### Stored items from a collection
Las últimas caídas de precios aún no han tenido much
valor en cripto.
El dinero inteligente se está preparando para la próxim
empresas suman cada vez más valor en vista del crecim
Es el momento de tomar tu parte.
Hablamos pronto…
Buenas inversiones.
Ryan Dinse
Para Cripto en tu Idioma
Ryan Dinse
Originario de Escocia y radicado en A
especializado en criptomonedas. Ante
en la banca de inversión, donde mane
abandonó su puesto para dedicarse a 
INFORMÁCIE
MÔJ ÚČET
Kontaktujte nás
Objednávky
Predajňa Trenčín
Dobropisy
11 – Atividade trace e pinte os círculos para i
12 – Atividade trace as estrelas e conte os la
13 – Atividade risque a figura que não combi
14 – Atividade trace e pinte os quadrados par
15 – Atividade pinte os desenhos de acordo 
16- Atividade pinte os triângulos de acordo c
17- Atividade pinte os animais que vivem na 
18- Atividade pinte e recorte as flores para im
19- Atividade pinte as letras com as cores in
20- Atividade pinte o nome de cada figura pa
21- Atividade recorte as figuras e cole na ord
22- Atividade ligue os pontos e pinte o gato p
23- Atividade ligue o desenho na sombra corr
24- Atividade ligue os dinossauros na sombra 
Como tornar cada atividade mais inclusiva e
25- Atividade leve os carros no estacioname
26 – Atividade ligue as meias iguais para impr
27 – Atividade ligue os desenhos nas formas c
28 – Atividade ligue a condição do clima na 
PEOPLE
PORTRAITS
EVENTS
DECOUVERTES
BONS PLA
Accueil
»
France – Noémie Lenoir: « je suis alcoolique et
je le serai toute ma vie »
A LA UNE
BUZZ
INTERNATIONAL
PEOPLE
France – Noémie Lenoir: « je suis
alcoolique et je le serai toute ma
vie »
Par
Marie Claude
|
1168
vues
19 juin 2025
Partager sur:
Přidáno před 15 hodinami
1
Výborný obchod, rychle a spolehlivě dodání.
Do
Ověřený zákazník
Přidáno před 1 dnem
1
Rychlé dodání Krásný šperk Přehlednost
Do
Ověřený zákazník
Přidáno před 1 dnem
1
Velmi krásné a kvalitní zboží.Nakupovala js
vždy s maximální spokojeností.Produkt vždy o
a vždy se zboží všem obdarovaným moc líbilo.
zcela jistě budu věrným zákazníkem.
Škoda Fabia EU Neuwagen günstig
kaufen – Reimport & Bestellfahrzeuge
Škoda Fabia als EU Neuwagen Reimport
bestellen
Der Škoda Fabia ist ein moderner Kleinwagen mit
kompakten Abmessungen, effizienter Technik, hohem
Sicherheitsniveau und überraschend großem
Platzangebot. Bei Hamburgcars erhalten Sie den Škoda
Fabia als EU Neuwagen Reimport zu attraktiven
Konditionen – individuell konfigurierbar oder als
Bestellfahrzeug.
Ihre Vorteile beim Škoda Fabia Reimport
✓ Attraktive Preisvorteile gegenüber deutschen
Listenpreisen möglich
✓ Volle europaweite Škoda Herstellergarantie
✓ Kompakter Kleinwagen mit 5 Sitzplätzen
...
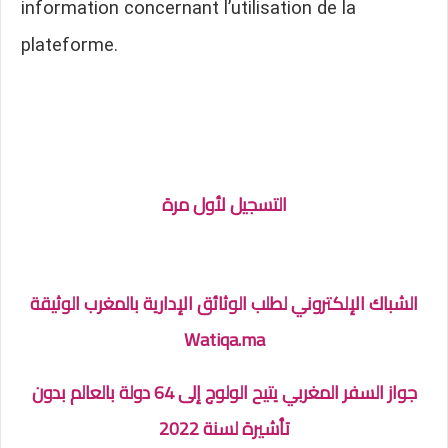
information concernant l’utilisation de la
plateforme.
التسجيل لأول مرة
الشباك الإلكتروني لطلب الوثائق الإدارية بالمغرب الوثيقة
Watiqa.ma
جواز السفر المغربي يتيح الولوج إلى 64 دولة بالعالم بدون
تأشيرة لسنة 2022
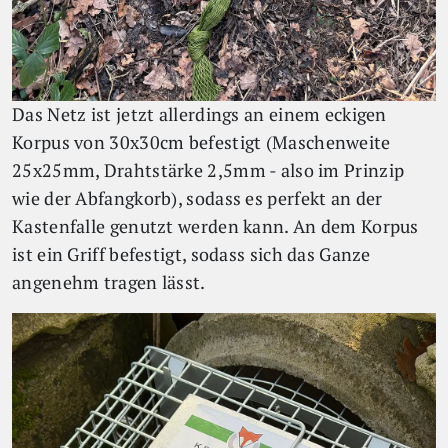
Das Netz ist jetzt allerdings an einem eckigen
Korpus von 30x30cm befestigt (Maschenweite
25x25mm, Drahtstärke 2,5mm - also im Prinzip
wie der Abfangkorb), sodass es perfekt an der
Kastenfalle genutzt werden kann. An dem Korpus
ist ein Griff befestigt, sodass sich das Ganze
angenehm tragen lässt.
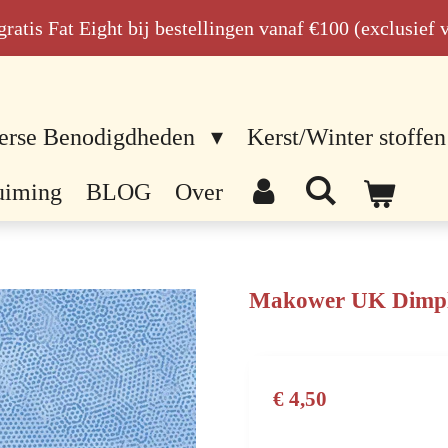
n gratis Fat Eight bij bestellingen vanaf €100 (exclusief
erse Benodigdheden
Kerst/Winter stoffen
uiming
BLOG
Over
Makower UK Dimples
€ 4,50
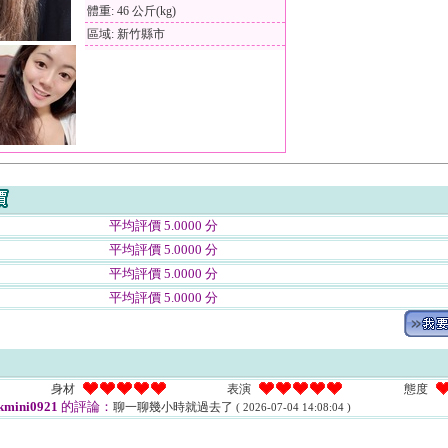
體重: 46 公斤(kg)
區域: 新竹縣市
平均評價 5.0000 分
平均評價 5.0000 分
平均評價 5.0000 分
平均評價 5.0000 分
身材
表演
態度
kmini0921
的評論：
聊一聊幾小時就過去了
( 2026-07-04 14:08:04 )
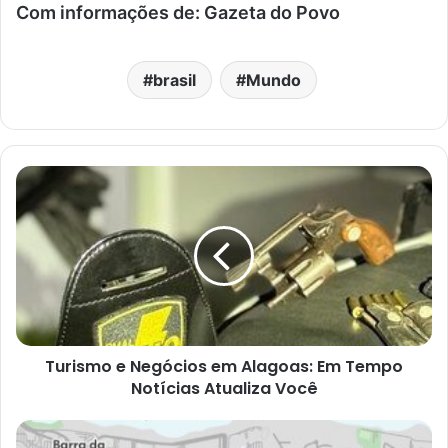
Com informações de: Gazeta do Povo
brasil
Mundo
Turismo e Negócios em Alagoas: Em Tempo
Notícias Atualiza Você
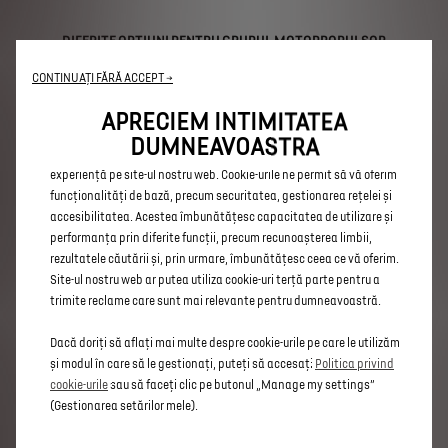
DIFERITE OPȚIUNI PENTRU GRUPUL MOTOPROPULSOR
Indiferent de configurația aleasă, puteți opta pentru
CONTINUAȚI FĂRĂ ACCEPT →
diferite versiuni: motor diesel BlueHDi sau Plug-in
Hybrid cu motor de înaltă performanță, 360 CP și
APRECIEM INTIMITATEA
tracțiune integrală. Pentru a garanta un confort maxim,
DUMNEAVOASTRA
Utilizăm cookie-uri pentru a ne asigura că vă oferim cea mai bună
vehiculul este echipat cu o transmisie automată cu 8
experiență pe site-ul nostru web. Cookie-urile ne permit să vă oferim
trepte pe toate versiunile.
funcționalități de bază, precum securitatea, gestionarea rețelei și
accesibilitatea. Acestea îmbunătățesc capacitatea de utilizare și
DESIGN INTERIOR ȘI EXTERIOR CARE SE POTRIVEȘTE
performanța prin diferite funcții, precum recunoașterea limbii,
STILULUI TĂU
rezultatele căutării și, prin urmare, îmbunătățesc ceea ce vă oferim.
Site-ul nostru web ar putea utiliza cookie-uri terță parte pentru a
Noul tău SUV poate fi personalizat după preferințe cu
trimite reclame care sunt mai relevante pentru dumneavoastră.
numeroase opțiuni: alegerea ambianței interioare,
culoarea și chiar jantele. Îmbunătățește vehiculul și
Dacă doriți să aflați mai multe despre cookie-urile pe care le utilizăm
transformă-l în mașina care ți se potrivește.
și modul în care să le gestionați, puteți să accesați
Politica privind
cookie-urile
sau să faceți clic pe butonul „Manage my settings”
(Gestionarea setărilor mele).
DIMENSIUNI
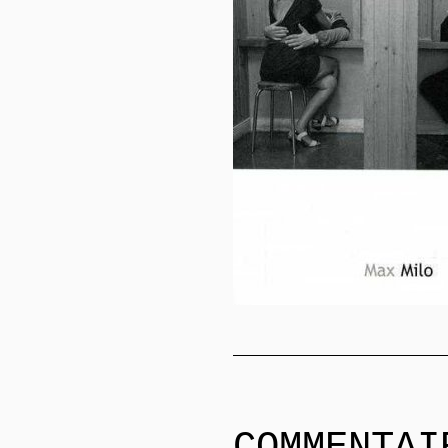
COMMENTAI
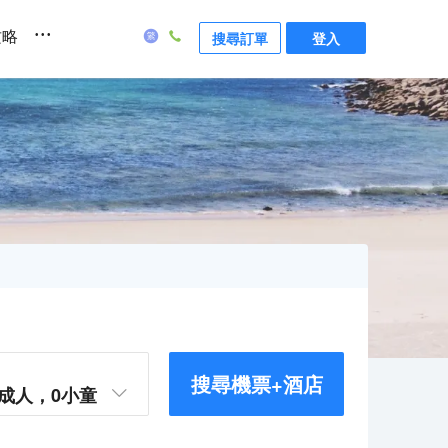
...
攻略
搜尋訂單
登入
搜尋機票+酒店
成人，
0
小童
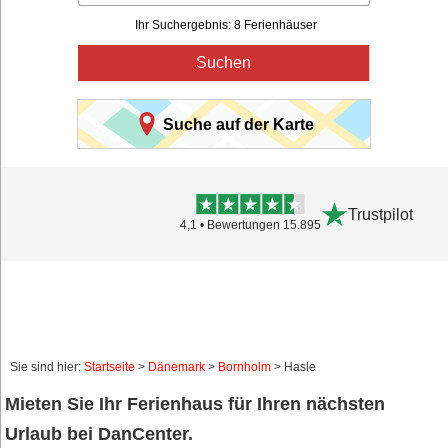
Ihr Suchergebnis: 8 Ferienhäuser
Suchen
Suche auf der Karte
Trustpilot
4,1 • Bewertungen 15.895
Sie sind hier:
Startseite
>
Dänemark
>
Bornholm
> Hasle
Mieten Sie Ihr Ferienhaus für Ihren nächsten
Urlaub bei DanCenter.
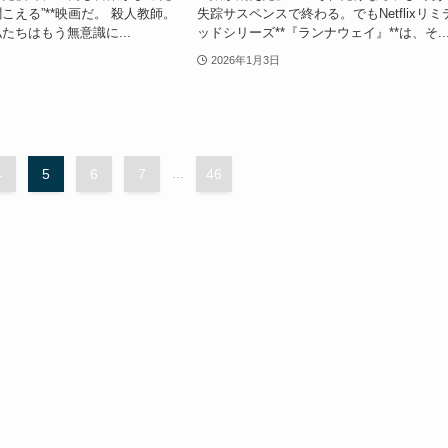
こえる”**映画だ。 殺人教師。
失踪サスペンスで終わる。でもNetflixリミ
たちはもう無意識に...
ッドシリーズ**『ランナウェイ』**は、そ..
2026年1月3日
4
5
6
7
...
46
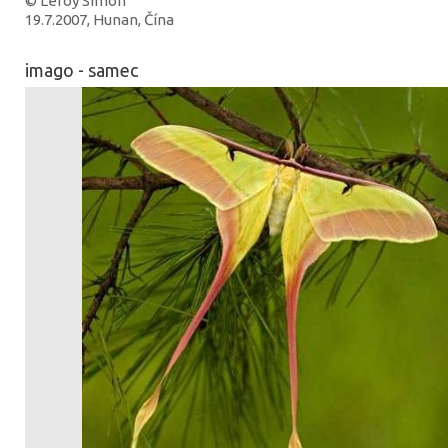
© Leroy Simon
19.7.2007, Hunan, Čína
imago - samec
--
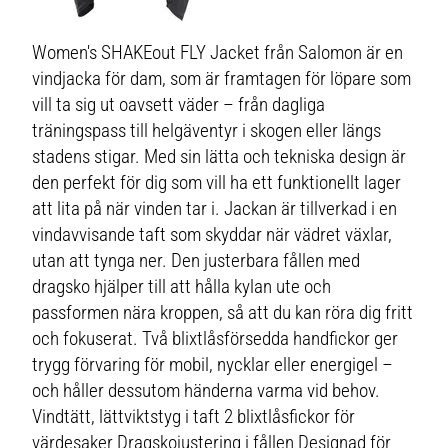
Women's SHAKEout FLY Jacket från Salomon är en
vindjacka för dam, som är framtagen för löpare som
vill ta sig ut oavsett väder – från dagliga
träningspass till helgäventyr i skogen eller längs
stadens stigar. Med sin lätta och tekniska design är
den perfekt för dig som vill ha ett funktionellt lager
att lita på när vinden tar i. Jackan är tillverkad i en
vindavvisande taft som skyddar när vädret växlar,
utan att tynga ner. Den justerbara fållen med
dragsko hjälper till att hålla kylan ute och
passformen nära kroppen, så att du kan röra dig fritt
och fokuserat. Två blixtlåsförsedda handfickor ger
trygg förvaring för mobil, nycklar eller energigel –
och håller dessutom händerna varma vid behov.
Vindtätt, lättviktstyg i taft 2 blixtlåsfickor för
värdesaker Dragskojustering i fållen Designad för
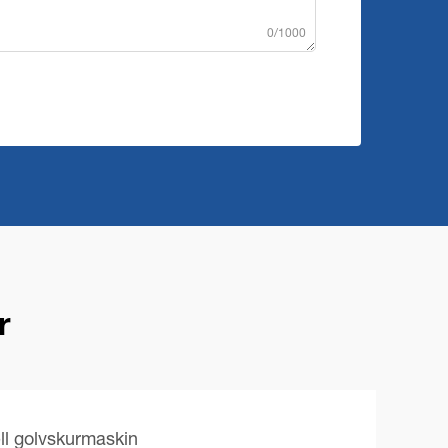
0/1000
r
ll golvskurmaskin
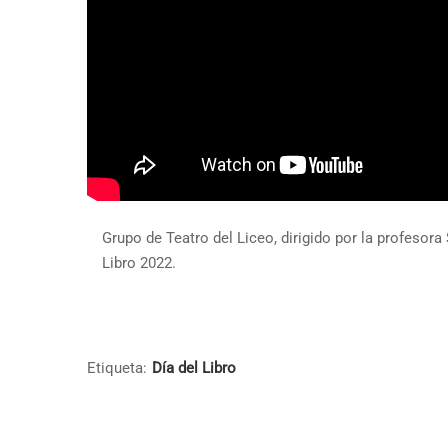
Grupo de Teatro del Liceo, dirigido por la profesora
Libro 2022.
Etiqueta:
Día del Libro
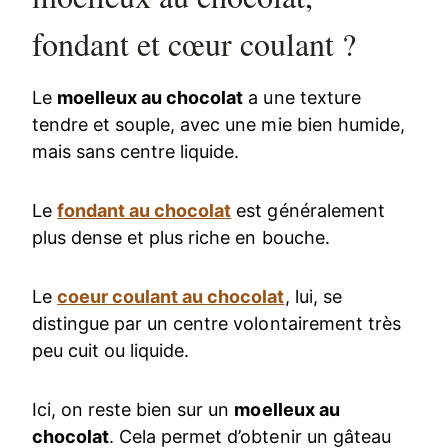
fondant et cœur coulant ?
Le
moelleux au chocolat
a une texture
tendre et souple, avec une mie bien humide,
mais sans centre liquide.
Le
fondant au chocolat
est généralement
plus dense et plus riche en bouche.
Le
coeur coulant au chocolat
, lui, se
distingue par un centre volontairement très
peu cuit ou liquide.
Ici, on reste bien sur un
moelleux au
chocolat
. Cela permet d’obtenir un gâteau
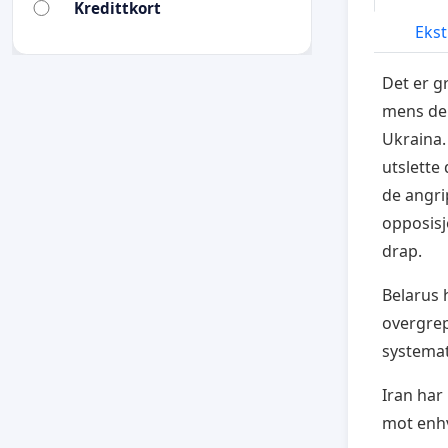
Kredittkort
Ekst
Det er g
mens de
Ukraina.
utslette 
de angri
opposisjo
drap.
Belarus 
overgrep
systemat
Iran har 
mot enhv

### EXERCISE GOAL
Examine the records and pull out every line where the string "valor" occurs.

### ANSWER FOR THE TASK
valor en cripto.
empresas suman cada vez más valor en vista del crecim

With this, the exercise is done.